Research houses concur on heavy toll

Research houses concur on heavy toll

Forecasts for full-year economic contraction range from 4.8% to 5.6%

Siam Square in Bangkok is nearly empty as the Thai economy's 2020 prospects grow bleaker.
Siam Square in Bangkok is nearly empty as the Thai economy's 2020 prospects grow bleaker.

The Thai economy is forecast to shrink by 4.8% by Asian Development Bank (ADB), 5.6% by Siam Commercial Bank's Economic Intelligence Center (EIC) and 5% by Standard Chartered Bank (Thai), heading for its deepest contraction since the financial meltdown of 1998.

ADB predicts GDP to contract by 4.8% in 2020 before recovering to 2.5% in 2021, the bank said in a recent report.

Exports of goods and services are projected to continue to decline this year, mainly due to the coronavirus outbreak, before turning around next year. The impact of the virus on merchandise exports is likely to become clearer in the second quarter of 2020.

Some exports such as electronics, automobiles and chemical products are likely to suffer hits from supply chain disruptions in mainland China, while other exports -- notably metal products, machinery and equipment -- could gain from trade diversion, though probably not enough to offset the impact from supply chain disruption.

Exports of services are also expected to decline in 2020 with a significant drop in foreign tourist arrivals but will rebound in 2021 as they return, the Manila-based lender said.

Rising private consumption is expected to slow in 2020 as growth in household income weakens, while private investment growth is projected to be negative as external demand continues to decline and business sentiment is sapped by concerns over the pandemic.

Traction in private investment should return next year as some public-private partnership and public investment projects that were postponed in 2019 and 2020 finally begin implementation.

Fiscal and monetary policies are expected to remain accommodative this year and next.

Given the months-delayed fiscal 2020 budget after the lengthy formation of a coalition government, any boost from the planned increase in expenditure is heavily weighted towards the latter half of the fiscal year.

As the policy interest rate is already low, the central bank may consider using other measures jointly with monetary policy, ADB said.

In February and March, the central bank cut its policy rate by a further 50 basis points in total to 0.75% in response to the outbreak, delays in budget implementation and the severe drought.

"Risks to the outlook tilt to the downside," ADB said. "The major external risks are a deeper contraction in global economic growth and any reheating of the trade conflict between the US and China.

"The impact of Covid-19 will depend on how quickly it can be brought under control.

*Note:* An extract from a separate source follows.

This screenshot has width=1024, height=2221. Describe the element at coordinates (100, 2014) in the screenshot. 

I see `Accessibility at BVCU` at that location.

Knock-on impacts from a likely slowdown in inbound tourism could dent economic confidence within the country for many months. Purely domestic risks to growth could arise from delays in implementing the fiscal 2020 budget or infrastructure investment projects, or from prolonged drought."

The EIC forecasts a contraction of 5.6%, deeper than the 0.3% previously predicted, citing the global economic downturn stemming from a sudden stop in economic activities, a sharp decline in the number of foreign tourist arrivals and a longer-than-expected recovery in the tourism industry, and a lockdown in many areas of Thailand.

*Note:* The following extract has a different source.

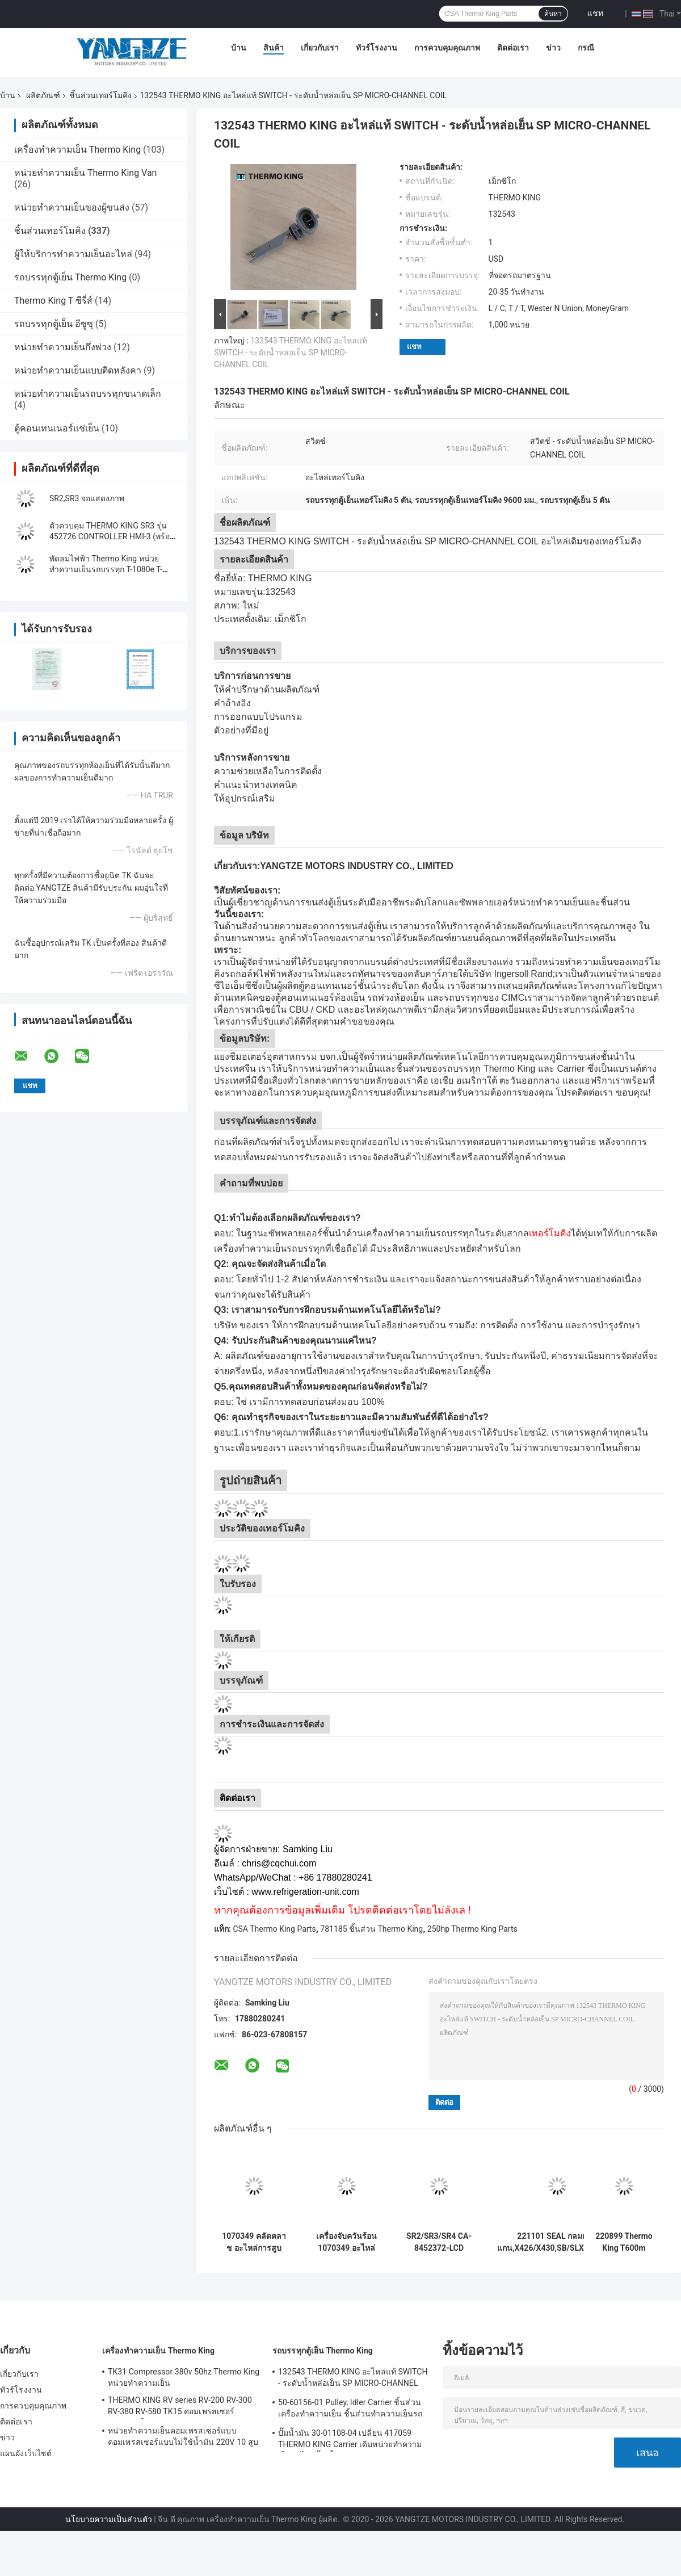 The height and width of the screenshot is (2576, 681). Describe the element at coordinates (53, 300) in the screenshot. I see `Thermo King T ซีรี่ส์` at that location.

The downgrade assumes that the government will splash an additional 200 billion baht from the royal decree on borrowing, the EIC said.

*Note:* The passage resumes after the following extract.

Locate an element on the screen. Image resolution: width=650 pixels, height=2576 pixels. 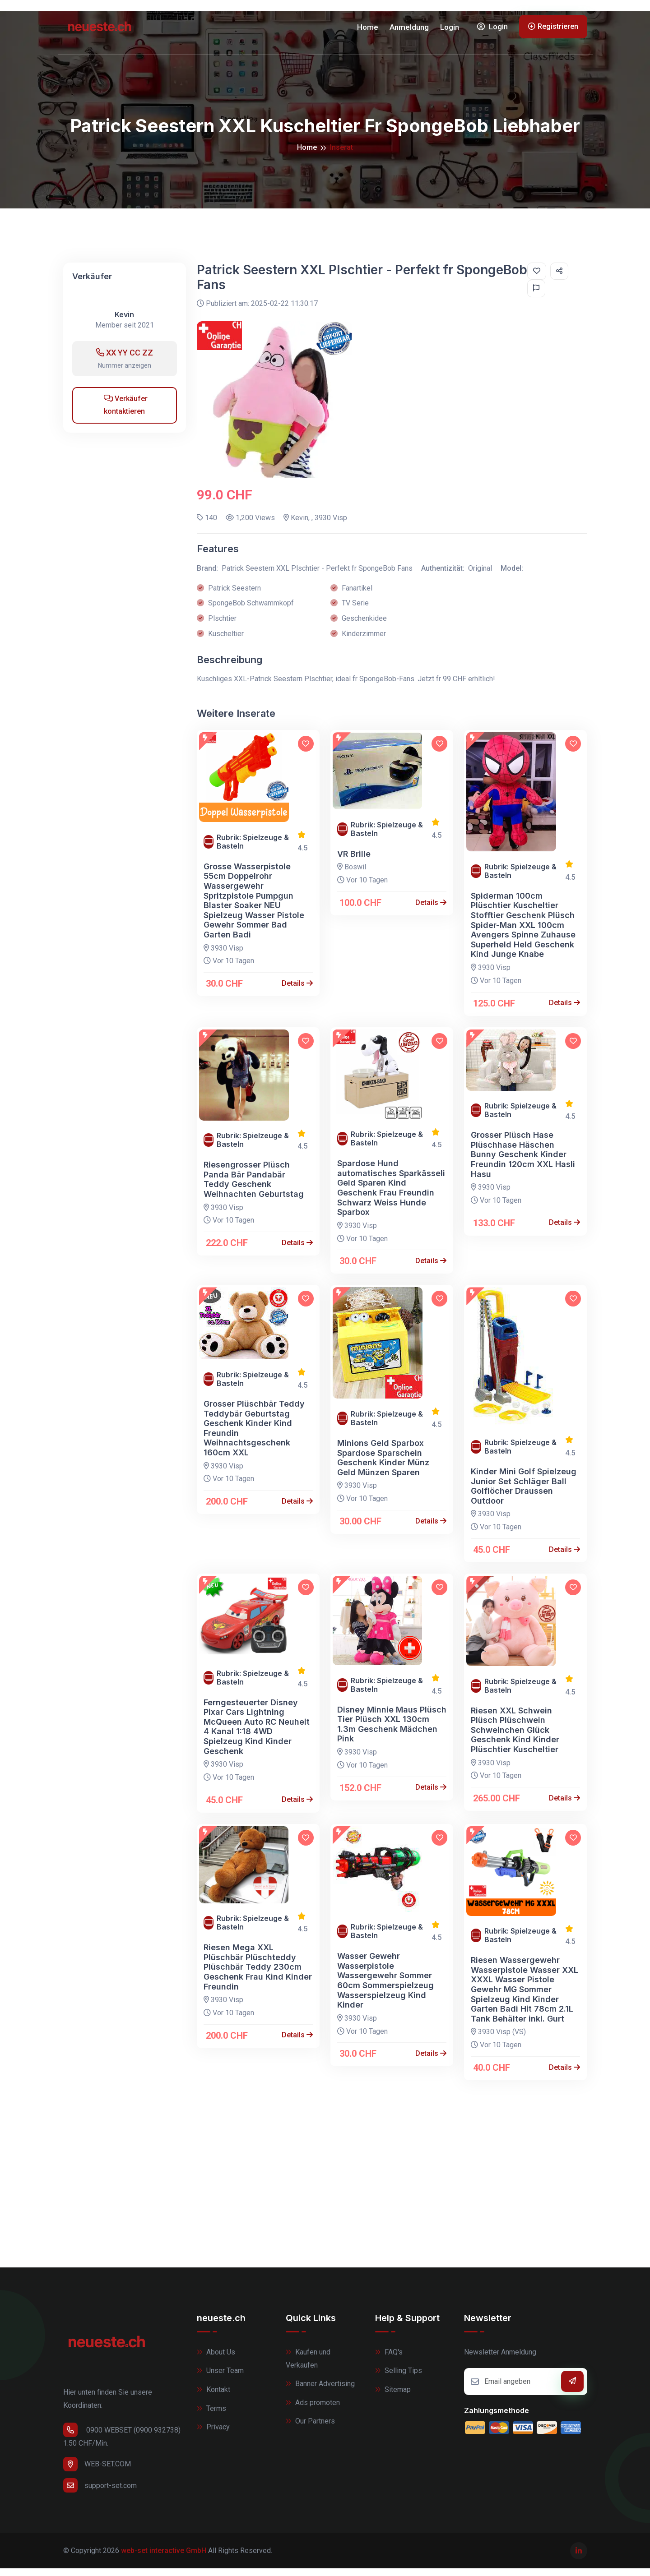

"The timing of the tourism recovery is difficult to predict, but we expect it to be delayed beyond the second quarter," Standard Chartered Bank said.

The bank predicts two further policy rate cuts of 25 basis points each in the second and third quarters, taking the rate to a record low of 0.25% at the end of 2020.

"Cutting rates close to zero would also risk weakening the baht further, and this might concern the central bank given the risk of capital outflows," Standard Chartered said. "In this context, we believe fiscal policy needs to do more of the heavy lifting to support the economy and avoid the need for zero or negative rates."